The equation of the red line is:
y = -0.75x - 1.00
How can you use the cosine and sine formulas to find the angle between two vectors?
Calculate the dot product a·b and the magnitudes |a| and |b|
Plug these into the cosine formula to find cos(θ)
Plug the vectors a and b into the cross product formula to find |a×b|
Plug this into the sine formula to find sin(θ)
Use the inverse trigonometric functions to find the angle θ from the cos(θ) and sin(θ) values
How can you find the area of the region R enclosed by the loop of the curve C?
Use integration to find the area:
$\int_{-\sqrt{9}}^{\sqrt{9}} (9 - t^2) dt$
Evaluate the integral:
$\int_{-3}^{3} (9 - t^2) dt =$ $90t - \frac{t^3}{3}|_{-3}^{3} =$ $90(3) - \frac{3^3}{3} - (-90(-3) - \frac{(-3)^3}{3}) =$ $270 - 27 - (-270 - 27) =$ $540$
How can you find the x-coordinate at the points A and B where the curve C cuts the x-axis?

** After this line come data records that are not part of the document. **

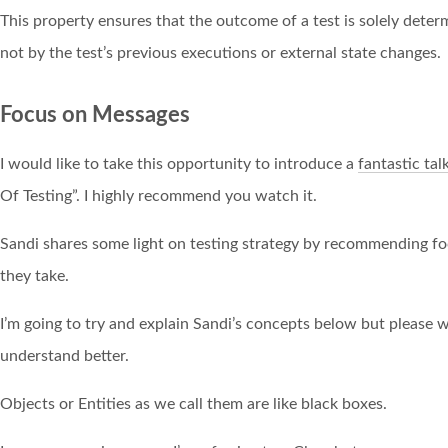
This property ensures that the outcome of a test is solely dete
not by the test’s previous executions or external state changes.
Focus on Messages
I would like to take this opportunity to introduce a
fantastic tal
Of Testing”. I highly recommend you watch it.
Sandi shares some light on testing strategy by recommending f
they take.
I’m going to try and explain Sandi’s concepts below but please wa
understand better.
Objects or Entities as we call them are like black boxes.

Set y = 0 in the equation of the curve C: x = 5t^2 - 4, y = (9 - t^2)
Substitute y = 0 to get: 0 = 9 - t^2
Solve for t: t = ±3
Substitute t = ±3 into the x-equation to get the x-coordinates:
At point A: x = 5(3)^2 - 4 = 41
At point B: x = 5(-3)^2 - 4 = 41
What are the key variables in the formulas for the angle between two vectors?
a, b: The two vectors
|a|, |b|: The magnitudes (lengths) of the vectors
a·b: The dot product of the vectors
|a×b|: The magnitude of the cross product of the vectors
θ: The angle between the two vectors
What is the significance of the dot product condition in physics and mathematics?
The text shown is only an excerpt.